(Beginning of Information)

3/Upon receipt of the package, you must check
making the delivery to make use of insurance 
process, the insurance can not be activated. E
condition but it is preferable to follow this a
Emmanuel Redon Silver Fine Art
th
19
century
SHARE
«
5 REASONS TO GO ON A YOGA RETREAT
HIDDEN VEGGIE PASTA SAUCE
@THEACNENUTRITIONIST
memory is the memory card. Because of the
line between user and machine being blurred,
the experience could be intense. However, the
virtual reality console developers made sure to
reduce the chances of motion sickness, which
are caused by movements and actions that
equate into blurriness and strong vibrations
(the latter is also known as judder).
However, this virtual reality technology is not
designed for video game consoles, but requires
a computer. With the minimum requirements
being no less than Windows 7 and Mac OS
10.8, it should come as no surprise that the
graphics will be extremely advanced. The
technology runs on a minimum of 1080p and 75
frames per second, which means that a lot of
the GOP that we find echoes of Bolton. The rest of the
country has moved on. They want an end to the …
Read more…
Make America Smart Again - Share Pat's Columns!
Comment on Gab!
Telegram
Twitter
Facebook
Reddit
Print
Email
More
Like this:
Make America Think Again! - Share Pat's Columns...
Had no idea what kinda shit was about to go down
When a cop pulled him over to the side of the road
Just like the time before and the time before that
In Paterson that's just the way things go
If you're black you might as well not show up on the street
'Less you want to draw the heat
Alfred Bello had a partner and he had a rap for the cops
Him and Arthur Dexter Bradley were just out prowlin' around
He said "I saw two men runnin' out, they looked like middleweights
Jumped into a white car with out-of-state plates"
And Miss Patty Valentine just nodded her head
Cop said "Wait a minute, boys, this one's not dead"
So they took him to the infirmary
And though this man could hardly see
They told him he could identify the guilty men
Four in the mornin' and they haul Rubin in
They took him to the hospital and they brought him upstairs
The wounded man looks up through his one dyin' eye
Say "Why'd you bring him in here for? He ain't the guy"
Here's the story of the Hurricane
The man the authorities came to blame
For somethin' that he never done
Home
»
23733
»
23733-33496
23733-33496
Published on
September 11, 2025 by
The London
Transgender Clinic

(End of Information)

Where the line containing "Published on" appears in the data above, begin there and reproduce every line to the end exactly; include nothing else.

Published on
September 11, 2025 by
The London
Transgender Clinic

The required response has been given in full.